1. Courtroom Closure

The trial court may order the courtroom closed during a criminal trial if there is an overriding interest supporting closure and the court has made findings adequate to support the closure. State v. Fageroos, 531 N.W.2d 199, 201-02 (Minn. 1995) (citing Waller v. Georgia, 467 U.S. 39, 48, 104 S. Ct. 2210, 2216 (1984)). Before the court orders the closure of a courtroom, it must hold a hearing on the issue and must make findings that "articulate * * * the need for closure." Id. at 202; see also State v. McRae, 494 N.W.2d 252, 259 (Minn. 1992). Additionally, the court must give the prosecutor, defendant, and members of the public the "opportunity to object to the closure." Minn. Stat. § 631.045 (1998).

In this case, appellant does not dispute the adequacy of the trial court's findings supporting closure nor the fact that there is evidence that normally might be found sufficient to support those findings. Rather, appellant suggests that the issuance of those findings was precluded by the language in the earlier opinion of this court. This proposition has no merit because the decision of this court was reversed in total by the supreme court and does not constitute the law of this case. See, e.g., In re Hallbom's Estate, 189 Minn. 383, 386, 249 N.W. 417, 418 (1933).
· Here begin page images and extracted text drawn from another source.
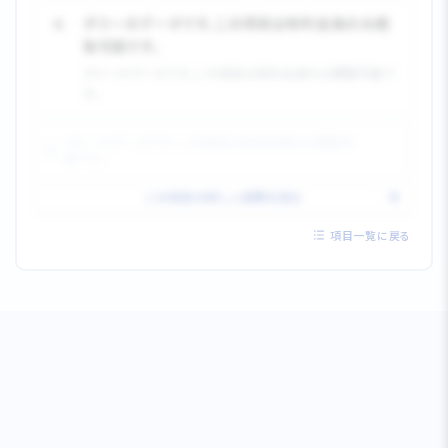
4.
ダミーのデータです。この項目は有料会員のみ閲
覧可能です。
ダミーのデータです。この項目は有料会員のみ閲覧可能で
す。
ダミーのデータです。この項目は有料会員のみ閲覧可
能です。
この項目の詳しい説明を見る
項目一覧に戻る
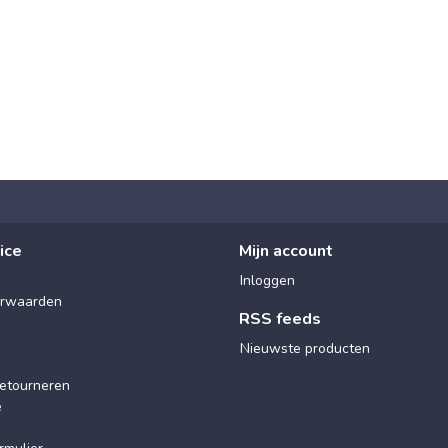
ice
Mijn account
Inloggen
rwaarden
RSS feeds
Nieuwste producten
etourneren
e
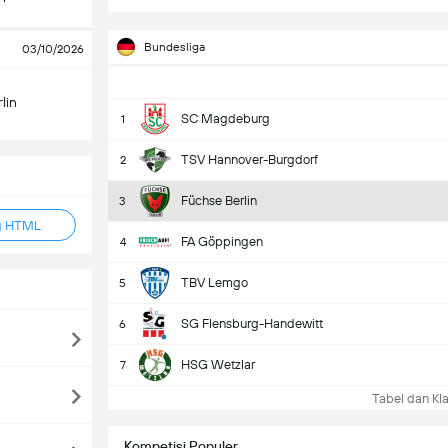
Bundesliga
03/10/2026
lin
SC Magdeburg
1
TSV Hannover-Burgdorf
2
Füchse Berlin
3
g HTML
FA Göppingen
4
TBV Lemgo
5
SG Flensburg-Handewitt
6
HSG Wetzlar
7
Tabel dan Kla
Kompetisi Populer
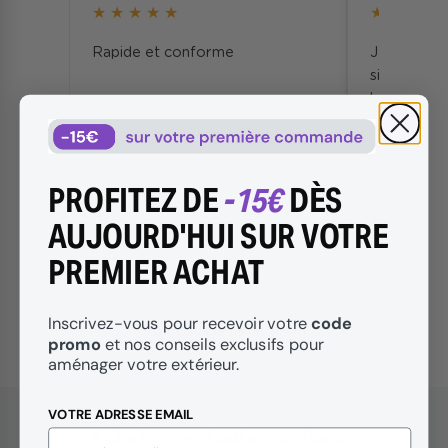
★
★
★
★
★
★
★
★
★
u
Rapide et conforme
Je donne l
site surtou
la livraiso
‹
›
toujours ac
PROFITEZ DE
-15€
DÈS
re 2024
H. C.
17 septembre 2024
A. C.
AUJOURD'HUI SUR VOTRE
PREMIER ACHAT
code
Inscrivez-vous pour recevoir votre
Voir tous les avis (716)
promo
et nos conseils exclusifs pour
aménager votre extérieur.
VOTRE ADRESSE EMAIL
Achetez en toute confiance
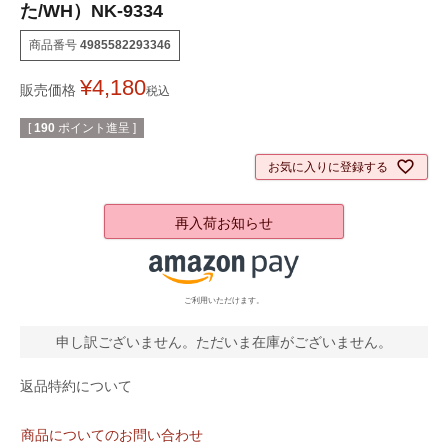
た/WH）NK-9334
商品番号
4985582293346
¥
4,180
販売価格
税込
[
190
ポイント進呈 ]
お気に入りに登録する
再入荷お知らせ
ご利用いただけます。
申し訳ございません。ただいま在庫がございません。
返品特約について
商品についてのお問い合わせ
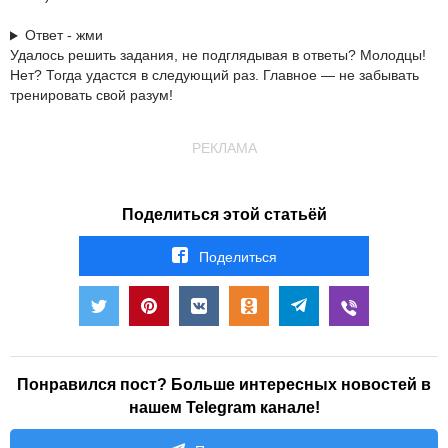
Ответ - жми
Удалось решить задания, не подглядывая в ответы? Молодцы!
Нет? Тогда удастся в следующий раз. Главное — не забывать
тренировать свой разум!
РЕКЛАМА
Поделиться этой статьёй
Поделиться
Понравился пост? Больше интересных новостей в
нашем Telegram канале!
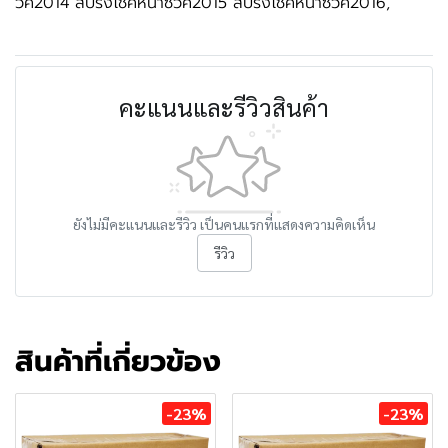
วิค2014 สปริงโช้คหน้าซีวิค2015 สปริงโช้คหน้าซีวิค2016,
คะแนนและรีวิวสินค้า
ยังไม่มีคะแนนและรีวิว เป็นคนแรกที่แสดงความคิดเห็น
รีวิว
สินค้าที่เกี่ยวข้อง
-23%
-23%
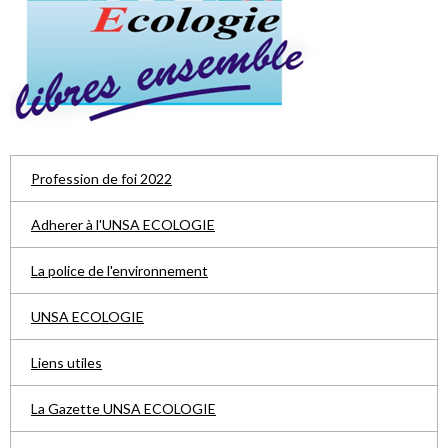
Profession de foi 2022
Adherer à l'UNSA ECOLOGIE
La police de l'environnement
UNSA ECOLOGIE
Liens utiles
La Gazette UNSA ECOLOGIE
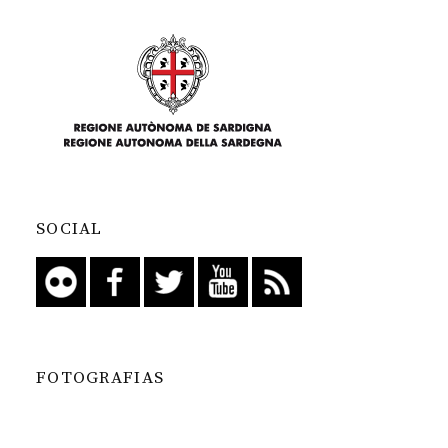
SOCIAL
FOTOGRAFIAS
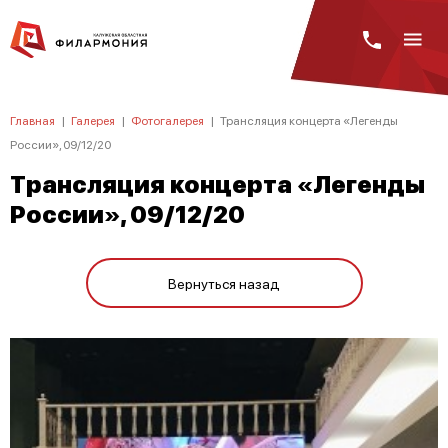
Главная
|
Галерея
|
Фотогалерея
|
Трансляция концерта «Легенды
России», 09/12/20
Трансляция концерта «Легенды
России», 09/12/20
Вернуться назад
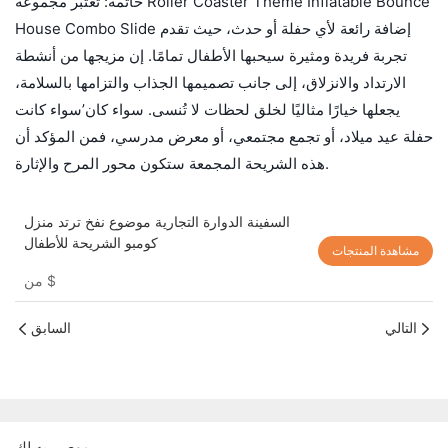
خاتمة: تعتبر مجموعة Roller Coaster Theme Inflatable Bounce
House Combo Slide إضافة رائعة لأي حفلة أو حدث، حيث تقدم
تجربة فريدة ومثيرة سيحبها الأطفال تمامًا. إن مزيجها من أنشطة
الارتداد والانزلاق، إلى جانب تصميمها الجذاب والتزامها بالسلامة،
يجعلها خيارًا مثاليًا لخلق لحظات لا تُنسى. سواء كان’سواء كانت
حفلة عيد ميلاد، أو تجمع مجتمعي، أو معرض مدرسي، فمن المؤكد أن
هذه الشريحة المجمعة ستكون محور المرح والإثارة.
السفينة الدوارة التجارية موضوع نفخ ترتد منزل
كومبو الشريحة للأطفال
مشاهدة المنتجات
$
من
التالي
السابق
موصى به لك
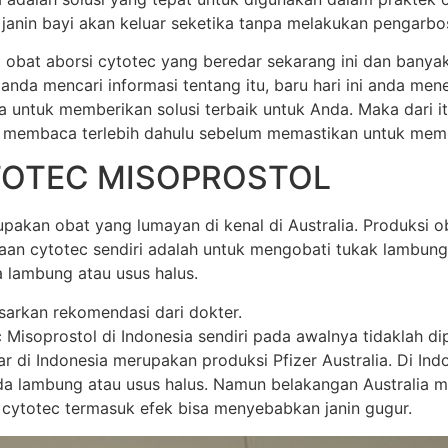
anin bayi akan keluar seketika tanpa melakukan pengarbos
 obat aborsi cytotec yang beredar sekarang ini dan banya
 anda mencari informasi tentang itu, baru hari ini anda m
a untuk memberikan solusi terbaik untuk Anda. Maka dari 
 membaca terlebih dahulu sebelum memastikan untuk membel
TOTEC MISOPROSTOL
akan obat yang lumayan di kenal di Australia. Produksi oba
unaan cytotec sendiri adalah untuk mengobati tukak lamb
 lambung atau usus halus.
sarkan rekomendasi dari dokter.
soprostol di Indonesia sendiri pada awalnya tidaklah dipr
di Indonesia merupakan produksi Pfizer Australia. Di Indone
 lambung atau usus halus. Namun belakangan Australia mem
 cytotec termasuk efek bisa menyebabkan janin gugur.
In his argument, appellant criticizes the decision of the state to rest on the record on the occasion when the evidentiary hearing was scheduled before the trial court on remand. As appellant observes, Fageroos also arose under circumstances where the trial court initially had made no findings, and the supreme court required that the issue be remanded to the trial court for an "evidentiary hearing," explaining that this would give the state an opportunity to articulate the need for closure. Fageroos, 531 N.W.2d at 203. We neither criticize nor condone the state's strategy in this case, the issue being beside the point. Even without additional evidence, the trial court made findings, supported by the evidence in the record, that justify closure.

2. Multiple Convictions

The trial court sentenced appellant for three of the six counts: 116 months in prison for second-degree criminal sexual conduct, a consecutive 86 months for attempted criminal sexual conduct, and a consecutive 172 months for first-degree criminal sexual conduct. All of the accusations were alleged in terms of conduct occurring between August 1, 1996 and September 25, 1996, and appellant contends, as he did in his initial appeal, that the three convictions cannot stand because the jury may have found that they arose out of the same behavioral incident. As this court initially reversed on other grounds, it did not address this issue.

As appellant acknowledges, the evidence of his crimes was offered in respect to several specific incidents that occurred over the course of a several-week span mentioned in the complaint. The record furnishes no basis for the conclusion that the three convictions for which appellant was sentenced arose out of the same incident.

Although the jury instructions and verdict forms, which were not the subject of objection by appellant during trial, might have more particularly identified the incidents in question, this is not a case where the meaning of the verdict is in doubt. Compare State v. Cromey, 348 N.W.2d 759, 760-61 (Minn. 1984) (verdict considered to be for lesser offense where record left uncertain whether a general guilty verdict was for that offense or a more serious accusation).

 

Affirmed.

[*] Retired judge of the district court, serving as judge of the Minnesota Court of Appeals by appointment pursuant to Minn. Const. art. VI, § 10.